Because Penn and Teller cuss so much (well, Penn does), and because their shows often seem skewed or riddled with personal agenda checkpoints, I sometimes find their credibility dubious. So it’s nice to find an op-ed in the New York Times coming to exactly the same conclusions.

Nor is there any health or nutritional benefit to drinking bottled water over tap water. In one study, published in The Archives of Family Medicine, researchers compared bottled water with tap water from Cleveland, and found that nearly a quarter of the samples of bottled water had significantly higher levels of bacteria. The scientists concluded that “use of bottled water on the assumption of purity can be misguided.”

Oh, and there’s the small matter of highway robbery:

Ounce for ounce, it costs more than gasoline, even at today’s high gasoline prices; depending on the brand, it costs 250 to 10,000 times more than tap water.

Bottled water is the ultimate consumer suckerpunch, yet remains phenomenally popular. Do people simply not know it’s a consummate waste, or do they know and buy it anyway? The whole phenomenon is beyond me.

Music: Mike Watt :: Maggot Brain

Over-Eager RBLs

Experimenting with RBLs in the mail server to catch messages originating from known spammy SMTP servers before they hit the SpamAssassin engine. Highly effective, but some of the RBLs cast too wide a net. For example, hapless users on major networks like Comcast may be assigned an IP recently used by a spammer (or by a virus-infected Windows computer), and end up on an RBL. Result: Legit mail inbound to Birdhouse customers gets bounced to confused but legitimate senders.

Had three such incidents with bl.spamcop.net in the past month, so have just dropped it permanently from the RBL list. In its place, added an RBL in China and another in Korea. These seemed to work well, but today I heard from a customer who was running a legit PHP mail script, which suddenly started timing out. Removed the new RBLs and the problem went away. Lesson: the RBLs being consulted must not only be accurate, they must be fast.

Aside from a few false positives, the RBL experiment has been very successful — server load down, straggler spam down. But getting it right is like tuning a fork.

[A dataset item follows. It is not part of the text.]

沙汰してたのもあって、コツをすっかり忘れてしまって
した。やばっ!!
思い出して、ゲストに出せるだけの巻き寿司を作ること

Music: Les Baxter :: Oasis Of Dakhla

Call Out Gouranga

Gouranga Thumb In celebration of antiweb’s 10th anniversary, used Comic Life to create a non-contiguous digital comic book cut-up based on images by Amy and myself with text excerpts from the antiweb mailing list.

The comic (if you can call it that — don’t go looking for continuity here) was on display at the anniversary happening, running full-screen on a 20″ iMac (perched on crushed velvet no less, though that part was not planned). Looked much better full-screen than it does online; the goldanged interweb has its limits.

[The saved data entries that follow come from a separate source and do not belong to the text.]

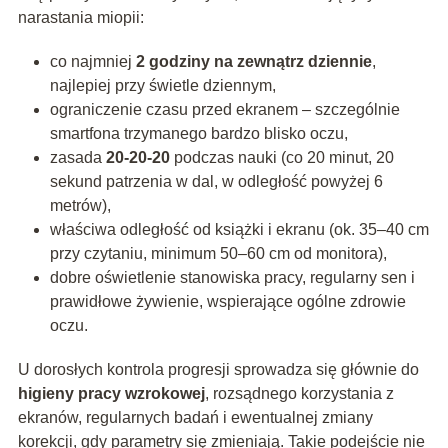
narastania miopii:
co najmniej
2 godziny na zewnątrz dziennie
,
najlepiej przy świetle dziennym,
ograniczenie czasu przed ekranem – szczególnie
smartfona trzymanego bardzo blisko oczu,
zasada
20-20-20
podczas nauki (co 20 minut, 20
sekund patrzenia w dal, w odległość powyżej 6
metrów),
właściwa odległość od książki i ekranu (ok. 35–40 cm
przy czytaniu, minimum 50–60 cm od monitora),
dobre oświetlenie stanowiska pracy, regularny sen i
prawidłowe żywienie, wspierające ogólne zdrowie
oczu.
U dorosłych kontrola progresji sprowadza się głównie do
higieny pracy wzrokowej
, rozsądnego korzystania z
ekranów, regularnych badań i ewentualnej zmiany
korekcji, gdy parametry się zmieniają. Takie podejście nie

Prepared the image portion first, added text later. This was a tough call – I actually think it works much better visually without the text. But the text did add dimension, and it wouldn’t have had much relevance to antiweb without it (thanks to everyone whose words I lifted).

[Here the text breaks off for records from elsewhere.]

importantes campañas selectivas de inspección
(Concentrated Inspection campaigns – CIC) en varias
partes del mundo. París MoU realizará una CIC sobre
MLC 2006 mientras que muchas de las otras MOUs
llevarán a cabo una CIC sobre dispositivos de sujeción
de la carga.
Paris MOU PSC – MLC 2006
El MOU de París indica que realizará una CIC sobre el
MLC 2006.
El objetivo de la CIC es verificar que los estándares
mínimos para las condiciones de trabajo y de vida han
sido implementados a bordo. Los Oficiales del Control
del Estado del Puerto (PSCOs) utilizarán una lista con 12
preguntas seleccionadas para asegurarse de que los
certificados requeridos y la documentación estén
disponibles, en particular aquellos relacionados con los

The title of the piece comes from that peculiar recurring spam that doesn’t sell anything at all, proclaiming simply “Call Out Gouranga Be Happy!” Looks like more explanation for the chant is available online now than existed when I first posted to antiweb a few years ago looking for Gouranga insight.

Found Comic Life totally addictive, though it did take more time than it probably appears to get the look I wanted — choosing templates, experimenting with image filters, selecting word/thought balloons and captions, setting gradients, panel ordering, sizing, etc. But would love to use the app to tell an actual story sometime.